Exercise input below:

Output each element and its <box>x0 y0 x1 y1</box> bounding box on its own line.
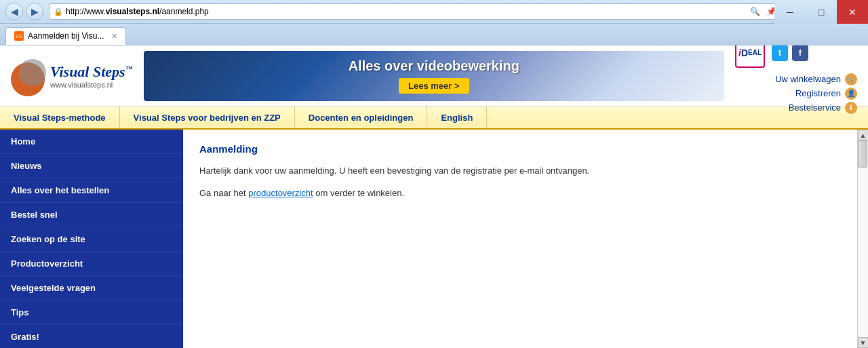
forward-button[interactable]: ▶ <box>26 3 43 20</box>
website-content: Visual Steps™ www.visualsteps.nl Alles o… <box>0 45 868 348</box>
content-paragraph2: Ga naar het productoverzicht om verder t… <box>199 187 841 201</box>
registreren-link[interactable]: Registreren 👤 <box>735 88 857 100</box>
logo-circle-gray <box>19 59 46 86</box>
browser-window: ◀ ▶ 🔒 http://www.visualsteps.nl/aanmeld.… <box>0 0 868 348</box>
scroll-track[interactable] <box>858 140 868 337</box>
banner-area: Alles over videobewerking Lees meer > <box>144 51 724 101</box>
url-domain: visualsteps.nl <box>106 7 159 16</box>
scroll-up-arrow[interactable]: ▲ <box>858 130 869 140</box>
tab-favicon: VS <box>14 31 24 41</box>
sidebar-item-productoverzicht[interactable]: Productoverzicht <box>0 252 183 276</box>
header-links: Uw winkelwagen 🛒 Registreren 👤 Bestelser… <box>735 73 857 114</box>
scroll-thumb[interactable] <box>858 140 867 168</box>
search-icon[interactable]: 🔍 <box>748 5 762 18</box>
banner-title: Alles over videobewerking <box>349 58 519 74</box>
nav-buttons: ◀ ▶ <box>5 3 43 20</box>
winkelwagen-label: Uw winkelwagen <box>775 74 841 84</box>
ideal-logo: iDEAL <box>735 45 765 68</box>
nav-item-english[interactable]: English <box>427 107 487 128</box>
browser-titlebar: ◀ ▶ 🔒 http://www.visualsteps.nl/aanmeld.… <box>0 0 868 24</box>
sidebar-item-bestellen[interactable]: Alles over het bestellen <box>0 178 183 203</box>
browser-tabbar: VS Aanmelden bij Visu... ✕ <box>0 24 868 45</box>
sidebar-item-nieuws[interactable]: Nieuws <box>0 154 183 178</box>
sidebar-item-tips[interactable]: Tips <box>0 301 183 325</box>
banner-text: Alles over videobewerking Lees meer > <box>349 58 519 94</box>
url-path: /aanmeld.php <box>159 7 209 16</box>
site-header: Visual Steps™ www.visualsteps.nl Alles o… <box>0 45 868 107</box>
logo-tm: ™ <box>125 64 133 72</box>
registreren-icon: 👤 <box>845 88 857 100</box>
sidebar-item-zoeken[interactable]: Zoeken op de site <box>0 227 183 252</box>
nav-item-bedrijven[interactable]: Visual Steps voor bedrijven en ZZP <box>120 107 295 128</box>
scroll-down-arrow[interactable]: ▼ <box>858 337 869 348</box>
sidebar-item-home[interactable]: Home <box>0 130 183 154</box>
active-tab[interactable]: VS Aanmelden bij Visu... ✕ <box>5 27 126 45</box>
scrollbar: ▲ ▼ <box>857 130 868 348</box>
nav-item-methode[interactable]: Visual Steps-methode <box>0 107 120 128</box>
minimize-button[interactable]: ─ <box>774 0 806 24</box>
ideal-d: D <box>741 47 748 58</box>
sidebar: Home Nieuws Alles over het bestellen Bes… <box>0 130 183 348</box>
logo-text: Visual Steps™ www.visualsteps.nl <box>50 63 133 89</box>
url-prefix: http://www. <box>66 7 106 16</box>
sidebar-item-gratis[interactable]: Gratis! <box>0 325 183 348</box>
productoverzicht-link[interactable]: productoverzicht <box>248 188 313 198</box>
lock-icon: 🔒 <box>54 7 63 16</box>
facebook-icon[interactable]: f <box>792 45 808 61</box>
paragraph2-post: om verder te winkelen. <box>313 188 404 198</box>
site-logo: Visual Steps™ www.visualsteps.nl <box>11 59 133 93</box>
header-right-top: iDEAL t f <box>735 45 808 68</box>
close-button[interactable]: ✕ <box>837 0 868 24</box>
logo-visual-text: Visual Steps™ <box>50 63 133 81</box>
bestelservice-icon: ℹ <box>845 102 857 114</box>
winkelwagen-icon: 🛒 <box>845 73 857 85</box>
site-body: Home Nieuws Alles over het bestellen Bes… <box>0 130 868 348</box>
logo-icon <box>11 59 45 93</box>
sidebar-item-vragen[interactable]: Veelgestelde vragen <box>0 276 183 301</box>
back-button[interactable]: ◀ <box>5 3 23 20</box>
sidebar-item-bestel-snel[interactable]: Bestel snel <box>0 203 183 227</box>
logo-italic: Visual Steps™ <box>50 63 133 80</box>
registreren-label: Registreren <box>795 88 841 98</box>
banner-button[interactable]: Lees meer > <box>399 78 469 94</box>
winkelwagen-link[interactable]: Uw winkelwagen 🛒 <box>735 73 857 85</box>
logo-url: www.visualsteps.nl <box>50 81 133 89</box>
nav-item-docenten[interactable]: Docenten en opleidingen <box>295 107 428 128</box>
address-bar[interactable]: 🔒 http://www.visualsteps.nl/aanmeld.php … <box>49 3 799 20</box>
tab-close-button[interactable]: ✕ <box>111 32 117 41</box>
content-title: Aanmelding <box>199 143 841 155</box>
content-paragraph1: Hartelijk dank voor uw aanmelding. U hee… <box>199 164 841 178</box>
paragraph2-pre: Ga naar het <box>199 188 248 198</box>
tab-title: Aanmelden bij Visu... <box>28 31 104 41</box>
twitter-icon[interactable]: t <box>772 45 788 61</box>
header-right: iDEAL t f Uw winkelwagen 🛒 Registreren 👤 <box>735 45 857 114</box>
bestelservice-link[interactable]: Bestelservice ℹ <box>735 102 857 114</box>
bestelservice-label: Bestelservice <box>789 102 841 113</box>
window-controls: ─ □ ✕ <box>774 0 868 24</box>
main-content: Aanmelding Hartelijk dank voor uw aanmel… <box>183 130 857 348</box>
maximize-button[interactable]: □ <box>806 0 837 24</box>
url-display: http://www.visualsteps.nl/aanmeld.php <box>66 7 745 16</box>
social-icons: t f <box>772 45 808 61</box>
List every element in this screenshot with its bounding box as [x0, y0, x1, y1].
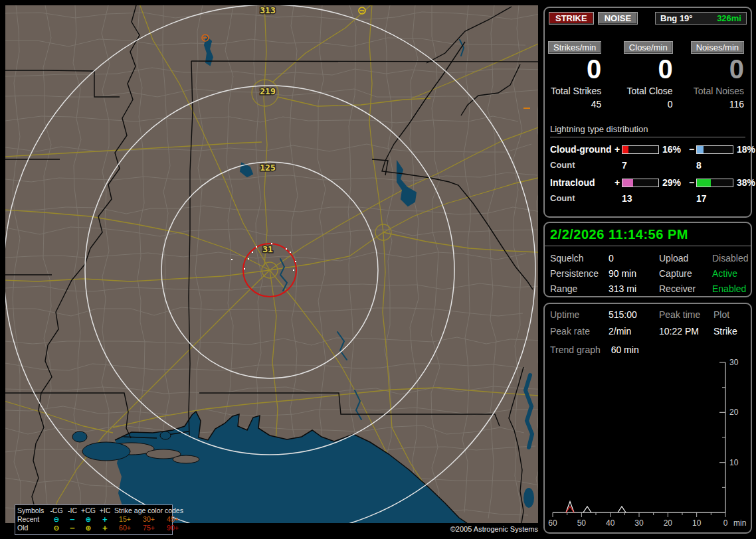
plus-sign: +	[613, 144, 622, 155]
svg-text:30: 30	[729, 358, 739, 367]
legend-header-cg-neg: -CG	[48, 506, 65, 515]
noises-counter-column: Noises/min 0 Total Noises 116	[690, 41, 744, 110]
peak-time-label: Peak time	[659, 309, 713, 320]
old-ic-pos-icon: +	[97, 524, 113, 532]
lightning-map[interactable]: 31321912531	[5, 5, 538, 523]
age-badge-90: 90+	[161, 524, 185, 532]
svg-text:0: 0	[723, 518, 728, 528]
plot-label: Plot	[713, 309, 745, 320]
symbol-legend: Symbols -CG -IC +CG +IC Strike age color…	[15, 504, 173, 535]
cg-negative-pct: 18%	[733, 144, 756, 155]
status-panel: 2/2/2026 11:14:56 PM Squelch 0 Upload Di…	[543, 222, 752, 297]
ic-negative-bar	[696, 179, 733, 187]
svg-text:20: 20	[729, 408, 739, 417]
copyright-text: ©2005 Astrogenic Systems	[438, 524, 538, 535]
recent-cg-neg-icon: ⊖	[48, 515, 65, 524]
close-per-min-value: 0	[618, 54, 672, 84]
count-label: Count	[550, 193, 613, 204]
legend-header-ic-neg: -IC	[65, 506, 80, 515]
age-badge-75: 75+	[137, 524, 161, 532]
strikes-per-min-chip[interactable]: Strikes/min	[548, 41, 601, 54]
ic-positive-count: 13	[622, 193, 659, 204]
legend-row-recent-label: Recent	[17, 515, 48, 524]
receiver-state: Enabled	[712, 283, 748, 294]
trend-graph-label: Trend graph	[550, 345, 601, 355]
old-cg-pos-icon: ⊕	[80, 524, 97, 532]
nexstorm-window: 31321912531 ©2005 Astrogenic Systems Sym…	[0, 0, 756, 539]
noises-per-min-chip[interactable]: Noises/min	[691, 41, 744, 54]
receiver-label: Receiver	[659, 283, 712, 294]
age-badge-15: 15+	[113, 515, 137, 524]
legend-age-header: Strike age color codes	[113, 506, 185, 515]
ic-positive-pct: 29%	[659, 177, 687, 188]
total-strikes-label: Total Strikes	[547, 86, 601, 96]
strikes-per-min-value: 0	[547, 54, 601, 84]
ring-label-313: 313	[260, 5, 275, 15]
range-value: 313 mi	[609, 283, 659, 294]
upload-label: Upload	[659, 253, 712, 264]
sidebar: STRIKE NOISE Bng 19° 326mi Strikes/min 0…	[543, 0, 753, 539]
recent-cg-pos-icon: ⊕	[80, 515, 97, 524]
cloud-ground-label: Cloud-ground	[550, 144, 613, 155]
total-noises-label: Total Noises	[690, 86, 744, 96]
total-close-value: 0	[618, 99, 672, 110]
svg-text:20: 20	[664, 518, 673, 528]
strike-toggle-button[interactable]: STRIKE	[549, 12, 594, 25]
svg-text:60: 60	[548, 518, 557, 528]
svg-text:10: 10	[692, 518, 702, 528]
svg-text:50: 50	[577, 518, 587, 528]
svg-text:min: min	[733, 518, 746, 528]
age-badge-45: 45+	[161, 515, 185, 524]
trend-graph-value: 60 min	[611, 345, 639, 355]
noise-toggle-button[interactable]: NOISE	[598, 12, 638, 25]
bearing-range-indicator[interactable]: Bng 19° 326mi	[655, 12, 747, 25]
cloud-ground-row: Cloud-ground + 16% − 18%	[550, 144, 745, 155]
cg-negative-count: 8	[696, 160, 733, 171]
svg-text:40: 40	[606, 518, 615, 528]
close-per-min-chip[interactable]: Close/min	[624, 41, 673, 54]
legend-header-cg-pos: +CG	[80, 506, 97, 515]
plot-value: Strike	[713, 326, 745, 337]
capture-label: Capture	[659, 268, 712, 279]
upload-state: Disabled	[712, 253, 748, 264]
persistence-label: Persistence	[550, 268, 609, 279]
datetime-display: 2/2/2026 11:14:56 PM	[545, 223, 751, 246]
ring-label-31: 31	[262, 244, 273, 254]
distribution-title: Lightning type distribution	[550, 124, 745, 137]
strikes-counter-column: Strikes/min 0 Total Strikes 45	[547, 41, 601, 110]
uptime-value: 515:00	[609, 309, 659, 320]
ic-positive-bar	[622, 179, 659, 187]
old-cg-neg-icon: ⊖	[48, 524, 65, 532]
trend-graph-line: 1020306050403020100min	[546, 358, 751, 532]
ic-negative-pct: 38%	[733, 177, 756, 188]
map-canvas[interactable]: 31321912531	[5, 5, 538, 523]
cg-negative-bar	[696, 145, 733, 154]
count-label: Count	[550, 160, 613, 171]
minus-sign: −	[687, 177, 696, 188]
squelch-value: 0	[609, 253, 659, 264]
recent-ic-pos-icon: +	[97, 515, 113, 524]
capture-state: Active	[712, 268, 748, 279]
close-counter-column: Close/min 0 Total Close 0	[618, 41, 672, 110]
ring-label-219: 219	[260, 86, 275, 96]
age-badge-30: 30+	[137, 515, 161, 524]
statistics-panel: STRIKE NOISE Bng 19° 326mi Strikes/min 0…	[543, 7, 752, 218]
legend-header-ic-pos: +IC	[97, 506, 113, 515]
total-noises-value: 116	[690, 99, 744, 110]
recent-ic-neg-icon: −	[65, 515, 80, 524]
cg-positive-bar	[622, 145, 659, 154]
total-close-label: Total Close	[618, 86, 672, 96]
noises-per-min-value: 0	[690, 54, 744, 84]
legend-header-symbols: Symbols	[17, 506, 48, 515]
age-badge-60: 60+	[113, 524, 137, 532]
cg-positive-pct: 16%	[659, 144, 687, 155]
intracloud-label: Intracloud	[550, 177, 613, 188]
old-ic-neg-icon: −	[65, 524, 80, 532]
peak-rate-value: 2/min	[609, 326, 659, 337]
peak-rate-label: Peak rate	[550, 326, 609, 337]
session-panel: Uptime 515:00 Peak time Plot Peak rate 2…	[543, 303, 752, 534]
total-strikes-value: 45	[547, 99, 601, 110]
intracloud-row: Intracloud + 29% − 38%	[550, 177, 745, 188]
peak-time-value: 10:22 PM	[659, 326, 713, 337]
ring-label-125: 125	[260, 163, 275, 173]
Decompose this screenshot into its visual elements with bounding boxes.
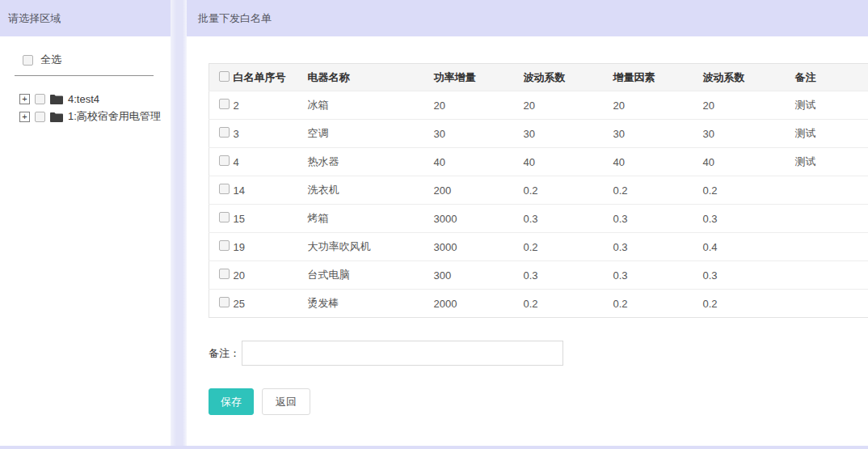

End of Exercise input.

A bare number is required: the count of lines above with the string "videobewerking".

3